If you're paying, one vs two years is not nothing, and Oxford has a lot of ways to pick up extra money here and there, or get studentships. There's a research and travel fund in the faculty that gives 400 quid over your grad career at the school, which is great if you're only there for the Master's and planning not to stay on for the DPhil; lots of colleges give more research money or even full studentships, etc.

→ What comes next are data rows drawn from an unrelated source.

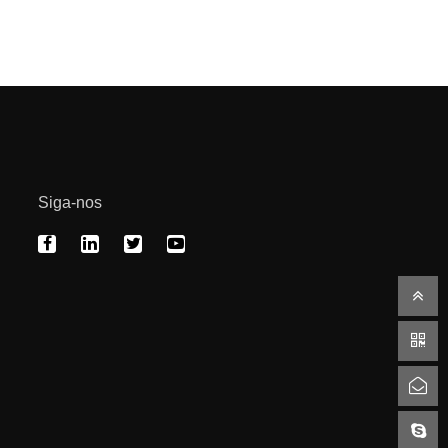
Siga-nos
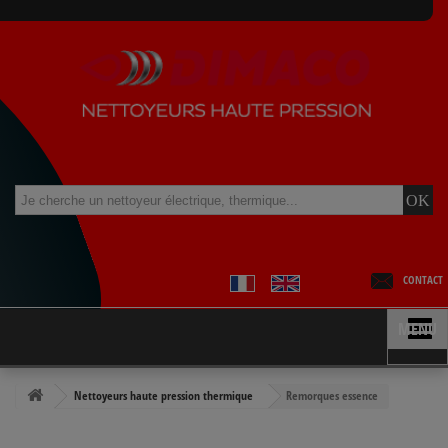
CONTACT
MENU
Nettoyeurs haute pression thermique
Remorques essence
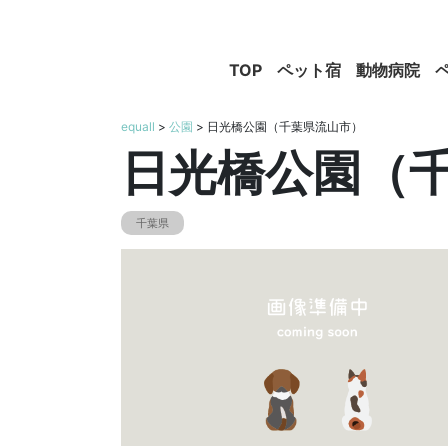
TOP
ペット宿
動物病院
equall
>
公園
> 日光橋公園（千葉県流山市）
日光橋公園（
千葉県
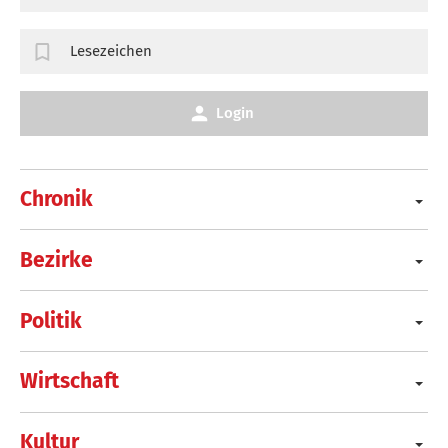
Lesezeichen
Login
Chronik
Bezirke
Politik
Wirtschaft
Kultur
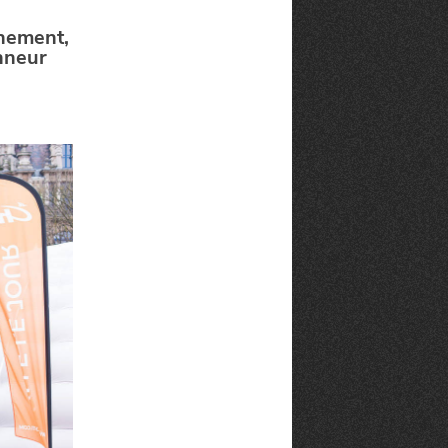
ènement,
nneur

For me, the Oxford degree did five major things:
(1) It let me solidify my interests in my specific national literature, coming from another related discipline;
(2) It gave me venue to draft the paper I ended up using as my writing sample, as well as a decent pool of other materials I've used and will use for articles and conference presentations;
(3) It's how I met my course convener, who ended up being one of my letter writers and has been a gem of a mentor throughout the application process;
(4) It gave me the chance to decompress from, and work through some lingering feelings from, a somewhat tumultuous and stressful experience in college; and
(5) B-course.
Oxford does postgrad socializing and pastoral care like nowhere else, via the college system - I had friends in my strand, in my secondary temporal strand, throughout the English program, and in my college, sometimes overlapping but never completely, and it made the entire experience feeling much less competitive and stressful than it might have been otherwise. The 650-1550 strand was particularly excellent - though I work on a completely different area, the Medievalists were always brilliant, friendly, and hip, all at once, and Oxford's collections are unrivaled when it comes to your period. The new rare books library is massive, beautiful, and remarkably well-organized, though with the standard bit of British fussiness you wouldn't find, like, at the Beinecke at Yale or the Houghton at Harvard. Likewise, though I don't know how much bibliography or material textual studies you've done previously, but the B-course was worth the price of admission alone - it's one of Oxford's great strengths as a department and is an incredibly helpful skillset to have going into graduate study.
tl;dr Oxford is excellent at social life, collections, and book history; the medievalists there are great; one year is cheaper than two; and most importantly, think about what you'll get out of whichever program you choose intellectually and personally far before you worry about "how it'll look," since at the level you're looking at it's basically a wash.